Au-delà de siéger, celles-ci déboursent aussi beaucoup d’argent pour s’acheter les faveurs des élèves, considérés comme l’élite de demain. À l’Institut polytechnique de Paris (Ensta), le bureau des étudiants a ainsi reçu, pour l’année scolaire 2021-2022, 6 000 euros de la Société générale pour organiser des fêtes et des événements étudiants, selon un document obtenu par Reporterre. Un don gracieux renouvelé chaque année depuis, assurent d’anciens étudiants.
« Elles influent énormément sur les décisions pédagogiques »
Face à cette omniprésence, rares sont ceux qui essaient de faire évoluer les choses. « Ici, 95 % des gens ne comprennent pas à quel point ils sont orientés, formatés, dans leur choix professionnel. Et ceux qui savent laissent couler », regrette Lola. « Les écoles d’ingés ne sont pas assez politisées », abonde Rayane.

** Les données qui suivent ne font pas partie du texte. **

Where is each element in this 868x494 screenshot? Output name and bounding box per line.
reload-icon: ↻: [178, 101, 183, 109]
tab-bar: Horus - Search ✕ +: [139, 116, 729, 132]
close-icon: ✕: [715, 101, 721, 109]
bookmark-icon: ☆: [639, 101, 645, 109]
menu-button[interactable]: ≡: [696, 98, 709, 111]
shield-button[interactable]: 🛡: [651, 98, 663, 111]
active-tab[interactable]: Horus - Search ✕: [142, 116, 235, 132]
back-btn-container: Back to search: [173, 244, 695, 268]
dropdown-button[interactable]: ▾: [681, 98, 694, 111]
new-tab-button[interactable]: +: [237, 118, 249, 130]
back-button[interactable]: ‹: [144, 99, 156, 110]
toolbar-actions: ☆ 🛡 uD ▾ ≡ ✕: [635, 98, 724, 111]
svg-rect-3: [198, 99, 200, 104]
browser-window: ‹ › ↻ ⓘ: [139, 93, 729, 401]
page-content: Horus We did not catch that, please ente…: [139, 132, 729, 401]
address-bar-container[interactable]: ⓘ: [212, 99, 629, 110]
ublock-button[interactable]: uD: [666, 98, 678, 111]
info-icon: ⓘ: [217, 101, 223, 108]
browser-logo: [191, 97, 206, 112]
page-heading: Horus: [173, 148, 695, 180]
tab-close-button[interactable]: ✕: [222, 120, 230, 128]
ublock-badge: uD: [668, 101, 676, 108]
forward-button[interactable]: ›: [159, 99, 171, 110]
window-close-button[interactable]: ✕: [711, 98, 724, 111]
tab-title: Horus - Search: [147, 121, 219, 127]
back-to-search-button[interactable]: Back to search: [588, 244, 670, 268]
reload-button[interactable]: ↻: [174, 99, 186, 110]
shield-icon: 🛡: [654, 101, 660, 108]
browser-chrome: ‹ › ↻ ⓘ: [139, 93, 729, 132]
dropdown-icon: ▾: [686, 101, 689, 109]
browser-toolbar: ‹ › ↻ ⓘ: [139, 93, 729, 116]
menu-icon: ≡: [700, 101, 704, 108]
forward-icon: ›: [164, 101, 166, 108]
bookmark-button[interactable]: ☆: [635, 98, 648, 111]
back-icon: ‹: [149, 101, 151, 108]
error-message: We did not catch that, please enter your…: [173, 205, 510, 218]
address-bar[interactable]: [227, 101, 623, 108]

Malgré tout, ces jeunes collectifs font leur possible pour alerter sur la situation, poussant pour obtenir des rendez-vous avec leur direction — souvent défavorable à leurs idées — ou se mobilisant lors des forums étudiants.
Aux Ponts, pour la première fois de l’histoire de l’établissement, un syndicat est en cours de création. « L’objectif est de peser sur les décisions du conseil d’administration et maintenir un dialogue avec la direction », déroule Rayane. Un collectif a aussi été créé afin de faire venir des entreprises engagées dans la transition écologique sur le campus. Tout cela ne va « pas changer le monde », soupire Lola, « mais au moins on dit qu’on n’est pas d’accord ».